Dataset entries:
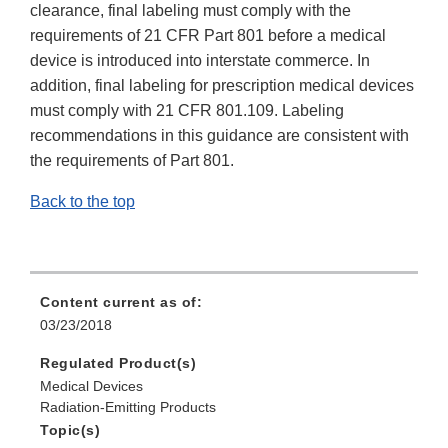
clearance, final labeling must comply with the
requirements of 21 CFR Part 801 before a medical
device is introduced into interstate commerce. In
addition, final labeling for prescription medical devices
must comply with 21 CFR 801.109. Labeling
recommendations in this guidance are consistent with
the requirements of Part 801.
Back to the top
Content current as of:
03/23/2018
Regulated Product(s)
Medical Devices
Radiation-Emitting Products
Topic(s)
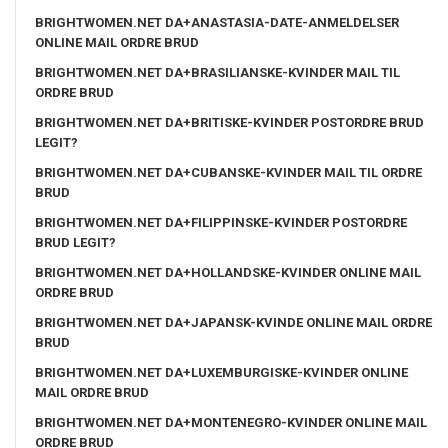
BRIGHTWOMEN.NET DA+ANASTASIA-DATE-ANMELDELSER
ONLINE MAIL ORDRE BRUD
BRIGHTWOMEN.NET DA+BRASILIANSKE-KVINDER MAIL TIL
ORDRE BRUD
BRIGHTWOMEN.NET DA+BRITISKE-KVINDER POSTORDRE BRUD
LEGIT?
BRIGHTWOMEN.NET DA+CUBANSKE-KVINDER MAIL TIL ORDRE
BRUD
BRIGHTWOMEN.NET DA+FILIPPINSKE-KVINDER POSTORDRE
BRUD LEGIT?
BRIGHTWOMEN.NET DA+HOLLANDSKE-KVINDER ONLINE MAIL
ORDRE BRUD
BRIGHTWOMEN.NET DA+JAPANSK-KVINDE ONLINE MAIL ORDRE
BRUD
BRIGHTWOMEN.NET DA+LUXEMBURGISKE-KVINDER ONLINE
MAIL ORDRE BRUD
BRIGHTWOMEN.NET DA+MONTENEGRO-KVINDER ONLINE MAIL
ORDRE BRUD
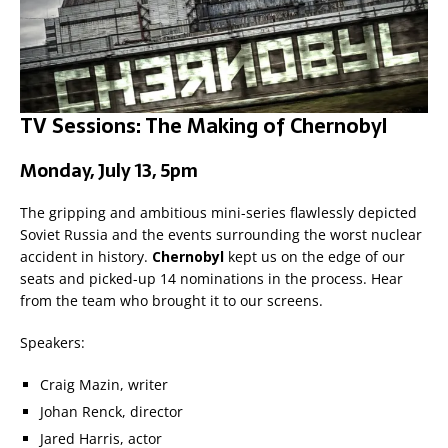
TV Sessions: The Making of Chernobyl
Monday, July 13, 5pm
The gripping and ambitious mini-series flawlessly depicted
Soviet Russia and the events surrounding the worst nuclear
accident in history.
Chernobyl
kept us on the edge of our
seats and picked-up 14 nominations in the process. Hear
from the team who brought it to our screens.
Speakers:
Craig Mazin, writer
Johan Renck, director
Jared Harris, actor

- [Required action]
Retype each line above exactly and leave out any picture.

- [The completed task]
clearance, final labeling must comply with the
requirements of 21 CFR Part 801 before a medical
device is introduced into interstate commerce. In
addition, final labeling for prescription medical devices
must comply with 21 CFR 801.109. Labeling
recommendations in this guidance are consistent with
the requirements of Part 801.
Back to the top
Content current as of:
03/23/2018
Regulated Product(s)
Medical Devices
Radiation-Emitting Products
Topic(s)
BRIGHTWOMEN.NET DA+ANASTASIA-DATE-ANMELDELSER
ONLINE MAIL ORDRE BRUD
BRIGHTWOMEN.NET DA+BRASILIANSKE-KVINDER MAIL TIL
ORDRE BRUD
BRIGHTWOMEN.NET DA+BRITISKE-KVINDER POSTORDRE BRUD
LEGIT?
BRIGHTWOMEN.NET DA+CUBANSKE-KVINDER MAIL TIL ORDRE
BRUD
BRIGHTWOMEN.NET DA+FILIPPINSKE-KVINDER POSTORDRE
BRUD LEGIT?
BRIGHTWOMEN.NET DA+HOLLANDSKE-KVINDER ONLINE MAIL
ORDRE BRUD
BRIGHTWOMEN.NET DA+JAPANSK-KVINDE ONLINE MAIL ORDRE
BRUD
BRIGHTWOMEN.NET DA+LUXEMBURGISKE-KVINDER ONLINE
MAIL ORDRE BRUD
BRIGHTWOMEN.NET DA+MONTENEGRO-KVINDER ONLINE MAIL
ORDRE BRUD
TV Sessions: The Making of Chernobyl
Monday, July 13, 5pm
The gripping and ambitious mini-series flawlessly depicted
Soviet Russia and the events surrounding the worst nuclear
accident in history.
Chernobyl
kept us on the edge of our
seats and picked-up 14 nominations in the process. Hear
from the team who brought it to our screens.
Speakers:
Craig Mazin, writer
Johan Renck, director
Jared Harris, actor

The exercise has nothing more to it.